Records shown:
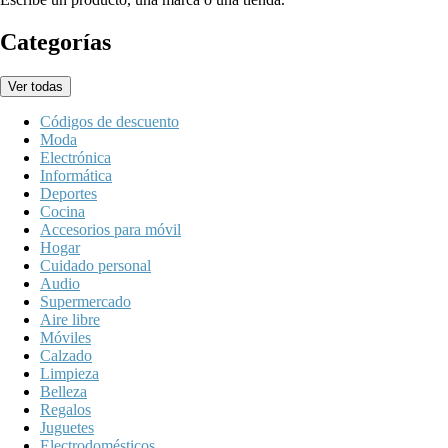
Categorías
Ver todas
Códigos de descuento
Moda
Electrónica
Informática
Deportes
Cocina
Accesorios para móvil
Hogar
Cuidado personal
Audio
Supermercado
Aire libre
Móviles
Calzado
Limpieza
Belleza
Regalos
Juguetes
Electrodomésticos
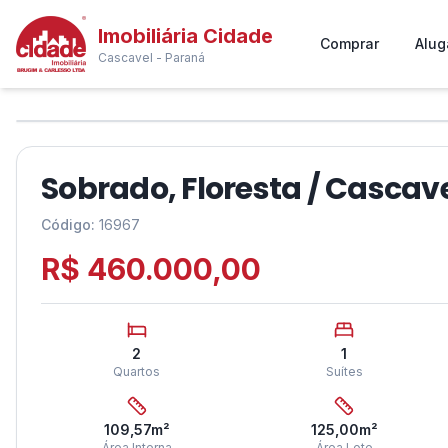
Imobiliária Cidade
Comprar
Alug
Cascavel - Paraná
1
/
6
❮
Sobrado, Floresta / Cascave
Código:
16967
R$ 460.000,00
2
1
Quartos
Suítes
109,57
m²
125,00
m²
Área Interna
Área Lote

What needs to be done: Take the data above and repeat it exactly, leaving each picture out.

Answer space:
Categorías
Ver todas
Códigos de descuento
Moda
Electrónica
Informática
Deportes
Cocina
Accesorios para móvil
Hogar
Cuidado personal
Audio
Supermercado
Aire libre
Móviles
Calzado
Limpieza
Belleza
Regalos
Juguetes
Electrodomésticos
Imobiliária Cidade
Comprar
Alug
Cascavel - Paraná
1
/
6
❮
Sobrado, Floresta / Cascave
Código:
16967
R$ 460.000,00
2
1
Quartos
Suítes
109,57
m²
125,00
m²
Área Interna
Área Lote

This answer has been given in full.